Contact with the individual prior to initiation of a disqualification procedure is not required by the Food Stamp Program regulations. Investigators having sufficient evidence of an individual’s guilt may schedule an ADH, properly notify the individual, and proceed with a disqualification action without any intervening communication with the client. Or, having determined that an ADH is appropriate, the investigator may offer the individual the opportunity to forego the ADH by signing a waiver.

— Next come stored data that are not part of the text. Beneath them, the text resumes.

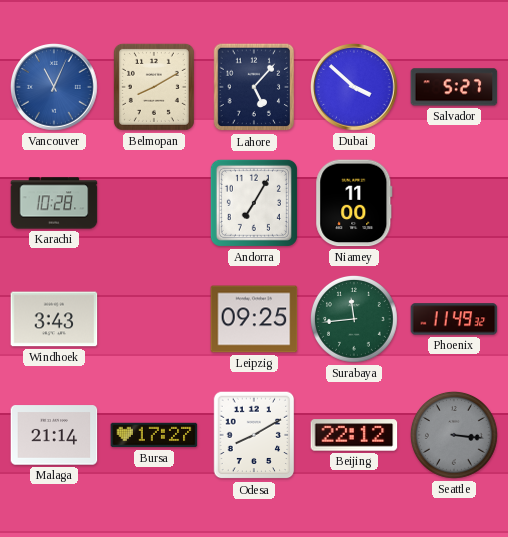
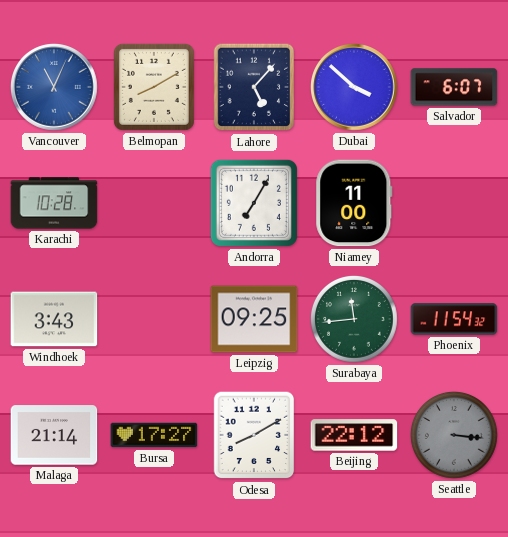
Salvador: 5:27 -> 6:07
Phoenix: 11:49 -> 11:54
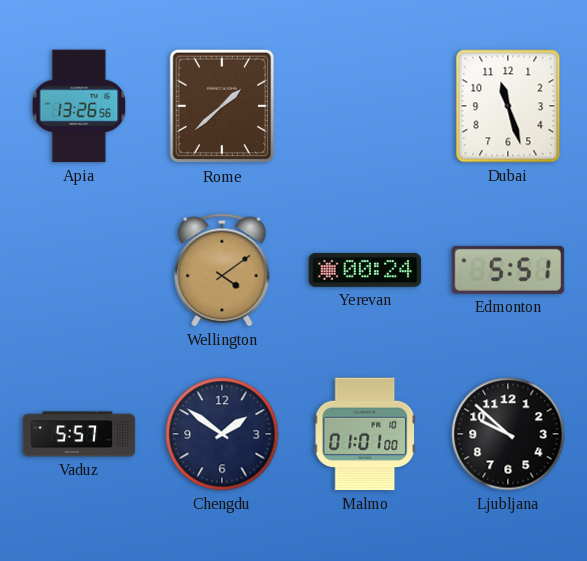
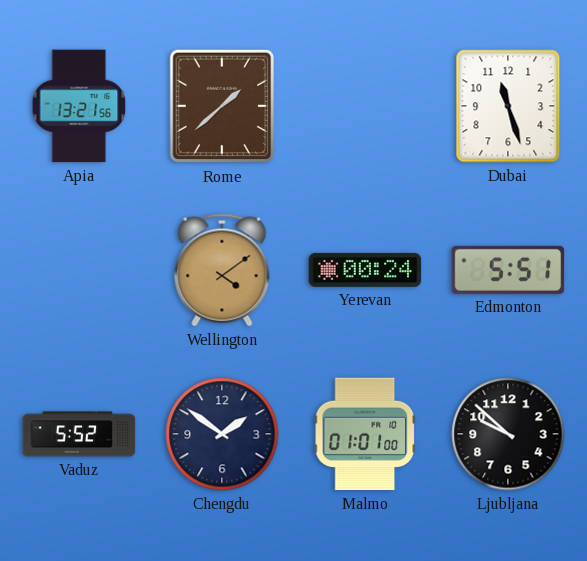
Apia: 13:26 -> 13:21
Vaduz: 5:57 -> 5:52
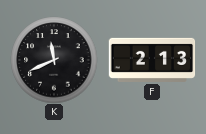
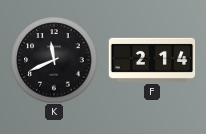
F: 2:13 -> 2:14
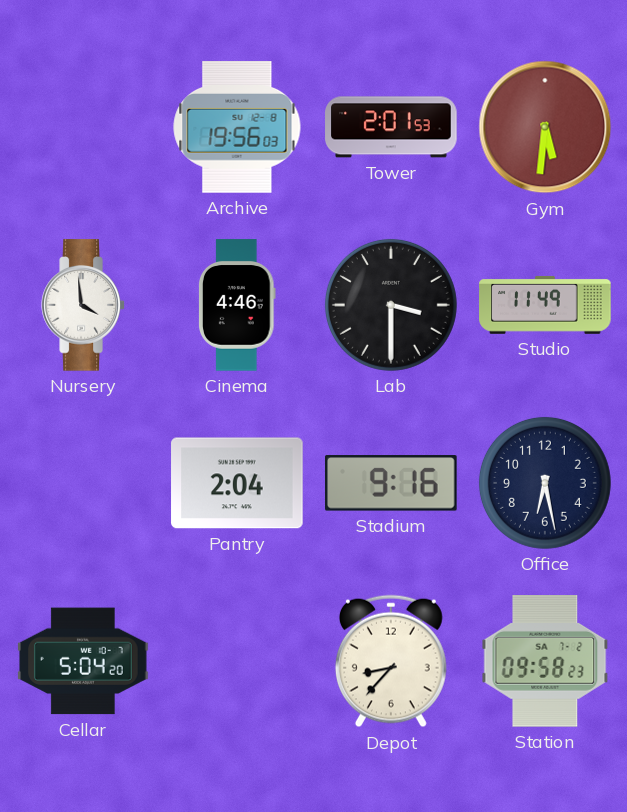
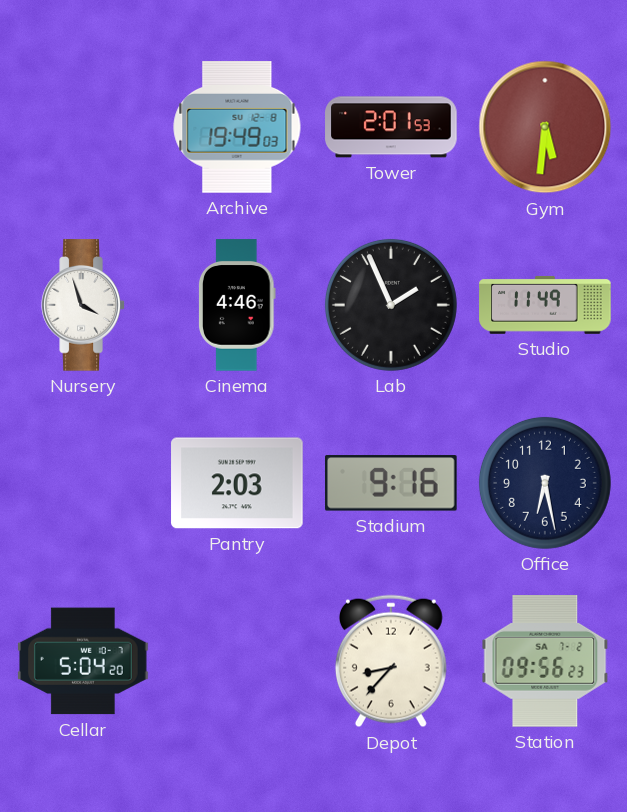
Archive: 19:56 -> 19:49
Nursery: 3:59 -> 3:57
Lab: 3:30 -> 1:56
Pantry: 2:04 -> 2:03
Station: 09:58 -> 09:56
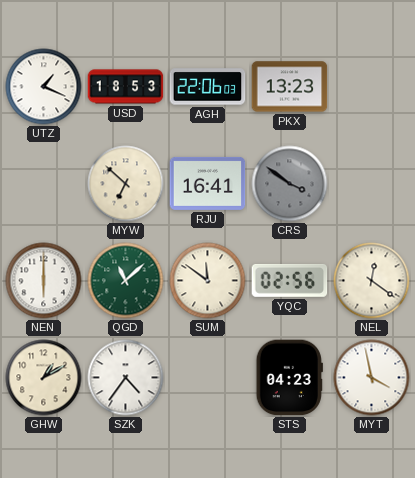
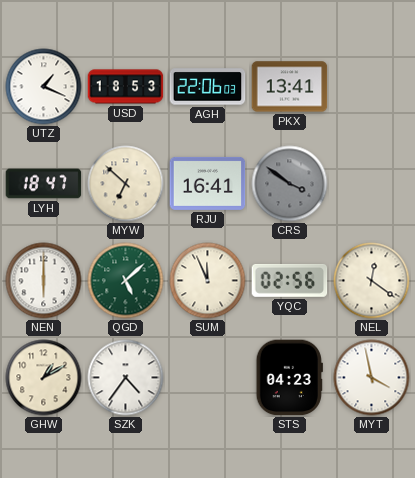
PKX: 13:23 -> 13:41
LYH: none -> 18:47
QGD: 11:08 -> 5:08
SUM: 11:51 -> 11:56
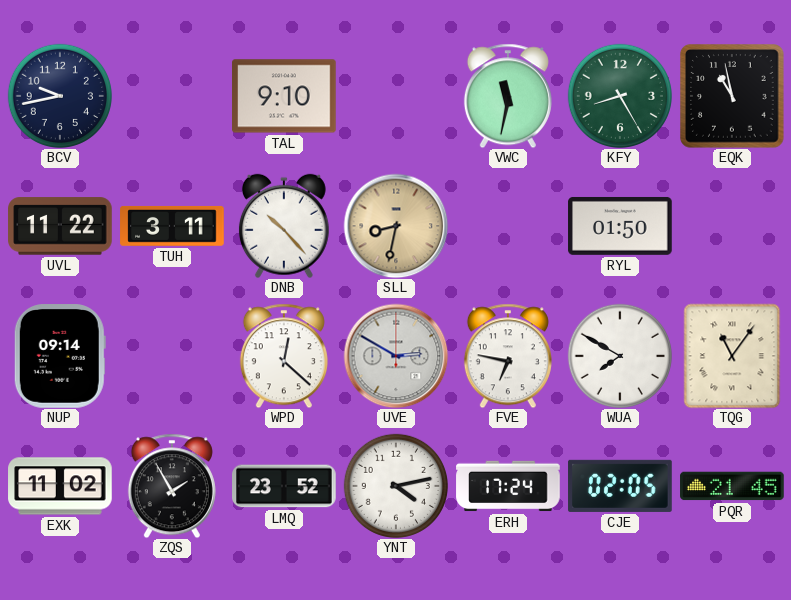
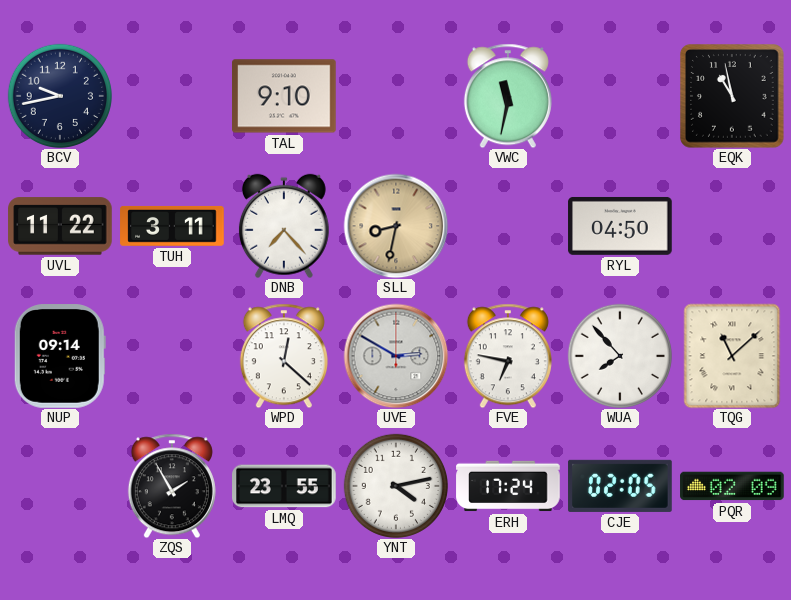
KFY: 8:25 -> none
DNB: 10:23 -> 7:23
RYL: 01:50 -> 04:50
WUA: 7:50 -> 7:53
TQG: 11:06 -> 11:08
EXK: 11:02 -> none
LMQ: 23:52 -> 23:55
PQR: 21:45 -> 02:09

Nevertheless, contacting the individual prior to initiating a formal procedure affords the individual the opportunity to explain away questionable circumstances and avoid the necessity of further action. It also provides the investigator an opportunity to gather further evidence if obtained from the individual voluntarily. To this end, investigators may request but not require individuals to attend meetings to discuss investigators’ suspicions. Further, they may ask individuals to discuss the issues over the telephone or respond in writing. If the individual fails or refuses to respond to any such request, the investigator, having otherwise completed his/her investigation and having sufficient evidence, may proceed with an ADH action to disqualify the individual. In no event, however, may the individual or the household be threatened with the possibility of termination for non-cooperation.
If a state agency has terminated the participation of an individual for failure to cooperate with a fraud investigation, the state agency should reinstate the individual in the food stamp household. If an entire household has been terminated, the state agency should advise the household to submit a new food stamp application.